The smart thing to do would be to sell all of your old stuff now while its still wanted and get into the system early.

And I think the 20 volt thing is a way to help with confusion between the new line and the old.


----------



## dowmace (Jan 16, 2008)

I'll be staying with my Hilti tools they have continually been progressing and I still have serious doubts about Dewalts quality after what I've seen the last few years.


----------



## MDShunk (Jan 7, 2007)

I have wondered how long it will be before someone makes a backpack that you can clip a bunch of 18V batteries onto and plug in your 120V tools? I'd actually buy such a thing, if it existed. It would be a cool problem solver in certain situations.


----------



## user4818 (Jan 15, 2009)

MDShunk said:


> I have wondered how long it will be before someone makes a backpack that you can clip a bunch of 18V batteries onto and plug in your 120V tools? I'd actually buy such a thing, if it existed. It would be a cool problem solver in certain situations.


Sounds like a million dollar idea to me.


----------



## MDShunk (Jan 7, 2007)

Peter D said:


> Sounds like a million dollar idea to me.


Most trigger switches involve SCR's, which is a bummer, or you could run the straight DC to most power tools. Since most things are variable speed, you'd need to put an inverter on the rig.


----------



## user4818 (Jan 15, 2009)

MDShunk said:


> Most trigger switches involve SCR's, which is a bummer, or you could run the straight DC to most power tools. Since most things are variable speed, you'd need to put an inverter on the rig.

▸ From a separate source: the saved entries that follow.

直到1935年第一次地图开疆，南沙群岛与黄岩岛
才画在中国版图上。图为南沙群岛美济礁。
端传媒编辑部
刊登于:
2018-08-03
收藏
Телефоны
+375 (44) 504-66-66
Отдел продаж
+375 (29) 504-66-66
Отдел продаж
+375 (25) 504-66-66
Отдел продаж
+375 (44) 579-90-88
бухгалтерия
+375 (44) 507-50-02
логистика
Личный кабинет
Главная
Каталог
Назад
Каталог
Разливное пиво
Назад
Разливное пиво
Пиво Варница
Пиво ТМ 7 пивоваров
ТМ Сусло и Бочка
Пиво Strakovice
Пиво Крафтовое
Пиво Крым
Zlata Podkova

Well Mr. Electrical Genius, start working on it. I take it because power tools use universal motors, no?


----------



## MDShunk (Jan 7, 2007)

Peter D said:


> Well Mr. Electrical Genius, start working on it. I take it because power tools use universal motors, no?

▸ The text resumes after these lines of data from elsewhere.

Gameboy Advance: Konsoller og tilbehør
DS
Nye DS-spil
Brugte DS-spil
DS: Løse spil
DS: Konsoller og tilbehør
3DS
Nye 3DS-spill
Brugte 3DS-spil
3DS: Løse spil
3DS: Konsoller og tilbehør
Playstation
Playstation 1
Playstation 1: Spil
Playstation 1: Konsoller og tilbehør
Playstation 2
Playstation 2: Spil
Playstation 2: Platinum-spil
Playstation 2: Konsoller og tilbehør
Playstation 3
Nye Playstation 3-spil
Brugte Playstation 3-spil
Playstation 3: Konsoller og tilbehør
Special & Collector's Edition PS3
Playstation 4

Yeah. If you had a sufficiently old tool, or a tool without an electronic variable speed trigger, you'd be okay with DC.


----------



## frenchelectrican (Mar 15, 2007)

unless you are near 72VDC forklift battery it may run with standard DC motours the last time I have to rig up a inverter to work off from 144 volt DC battery banks.

If someone make a small portable battery pack with that much voltage with true sinewave inverter to work for a hour or so then it will justify it.

Merci,
Marc


----------



## drsparky (Nov 13, 2008)




----------



## The Motts (Sep 23, 2009)

Here's a link with more info about the DeWalt 20V Max tools:

http://www.coptool.com/blog/2011/06/dewalt_20v_max_cordless_tools.html#more


----------



## Josue (Apr 25, 2010)

The Motts said:


> Here's a link with more info about the DeWalt 20V Max tools:
> 
> http://www.coptool.com/blog/2011/06/dewalt_20v_max_cordless_tools.html#more


Thank you.:laughing:

That is the same link I posted on post #1:laughing:


----------



## The Motts (Sep 23, 2009)

Josue said:


> Thank you.:laughing:
> 
> That is the same link I posted on post #1:laughing:


Oops! I didn't even notice the link you posted!:whistling2:


----------



## MDShunk (Jan 7, 2007)

20 volt max? The more I read about these, the more I'm starting to think I should call my 12 volt car battery a "14.7 volt max" battery. :laughing::laughing::laughing:


----------



## electricalperson (Jan 11, 2008)

i have the dewalt 36v kit and love it. i do need to replace the chuck on the drill though


----------



## Demac (Apr 28, 2010)

electricalperson said:


> i have the dewalt 36v kit and love it. i do need to replace the chuck on the drill though


Heh, nothing personal, but the irony of this statement after reading this thread made me chuckle.


----------



## Electric_Light (Apr 6, 2010)

MDShunk said:


> Yeah. If you had a sufficiently old tool, or a tool without an electronic variable speed trigger, you'd be okay with DC.


Actually, you wouldn't. Take a look at small relays. Many are rated 125v 12A, 250v 6A 60Hz/32v 6A DC, or something along that line.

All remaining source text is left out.